• SUPPLIED DATA:
- Opening Delimiter -
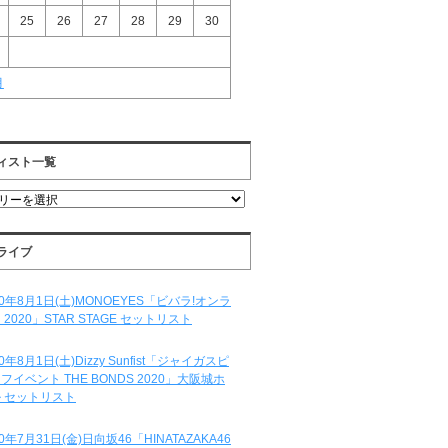
25
26
27
28
29
30
月
ィスト一覧
ライブ
20年8月1日(土)MONOEYES「ビバラ!オンラ
 2020」STAR STAGE セットリスト
20年8月1日(土)Dizzy Sunfist「ジャイガスピ
フイベント THE BONDS 2020」大阪城ホ
 セットリスト
20年7月31日(金)日向坂46「HINATAZAKA46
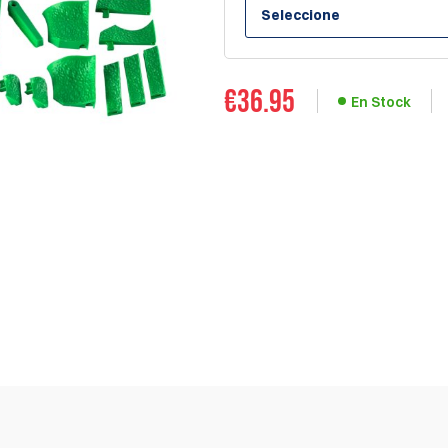
Seleccione
€
36.95
En Stock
- Closing Delimiter -
• WHAT THE TASK ASKS:
Both ends included, copy the lines from the one holding "20年8月1日(土)Dizzy Sunfist「ジャイガスピ" to the last line of the entries exactly, with all pictures left out.

• EXERCISE ANSWER:
20年8月1日(土)Dizzy Sunfist「ジャイガスピ
フイベント THE BONDS 2020」大阪城ホ
 セットリスト
20年7月31日(金)日向坂46「HINATAZAKA46
Seleccione
€
36.95
En Stock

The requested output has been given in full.